Après avoir sillonné les îles ioniennes l’an passé , nous mettons le cap vers le continent et la partie la plus connue de la Grèce : le Péloponnèse. C’est ici que l’on retrouve les principaux sites touristiques Olympie, Epidaure, Corinthe, Mystras, Mycènes.. Nous avions envie de faire découvrir aux enfants la richesse culturelle de ce pays qui ne se situe pas uniquement dans ces îles de rêves aux jolies plages. Les filles grandissent et sont de plus en plus intéressées par la mythologie et l’histoire grecque. Un choix porté sur le nord du Péloponnèse afin de prendre du temps sur les îles Saroniques et de finir par nos préférées, les Cyclades qui fera l’objet d’un autre article : lire ici . Le choix s’est porté sur les îles de Milos et Sifnos.

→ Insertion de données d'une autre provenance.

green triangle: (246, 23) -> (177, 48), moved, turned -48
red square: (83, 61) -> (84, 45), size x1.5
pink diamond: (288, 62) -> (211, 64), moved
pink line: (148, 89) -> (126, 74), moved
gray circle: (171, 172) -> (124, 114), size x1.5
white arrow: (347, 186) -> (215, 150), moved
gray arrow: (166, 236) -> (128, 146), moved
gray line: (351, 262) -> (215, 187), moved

Notre voyage commence par une longue descente en van vers Ancône en Italie. Un long trajet de 12h mais qui est librement choisi afin de véritablement commencer le voyage sous le soleil italien. Nous sommes en septembre et le port est cette fois ci occupé par des dizaines de campings car, voyageurs retraités qui profitent de l’arrière saison loin de l’affluence estivale, et nous allons en profiter avec eux ! Arrière-saison oblige nous avons réussi à obtenir une cabine intérieure à un prix raisonnable : quel luxe ! Avoir une chambre avec quatre lits simples, une douche et des toilettes pendant cette longue traversée de 22h jusqu’en Grèce, c’est véritablement le petit plus qui rend ce début de voyage des plus agréables !

Le Péloponnèse.

Patras, Πάτρα .

Arrivée en douceur sur la partie continentale de la Grèce. Nous passons notre première nuit sur Patras même et avons hâte de découvrir les sites archéologiques qui nous tendent les bras. Nous nous sommes arrêtés dans le camping du même nom, éloigné de la ville mais qui nous a permit de nous immerger directement dans la vie locale grecque avec un accueil des plus chaleureux malgré le temps maussade… Un temps orageux, des averses mais de courte durée, mais néanmoins un climat continental qui n’est pas sans nous rappeler notre nord de la France.. avec quelques degrés en plus ! Sur la route d’immenses champs de cotons côtoient les oliviers, une grande première pour les filles qui découvrent avec curiosité cette plante originale.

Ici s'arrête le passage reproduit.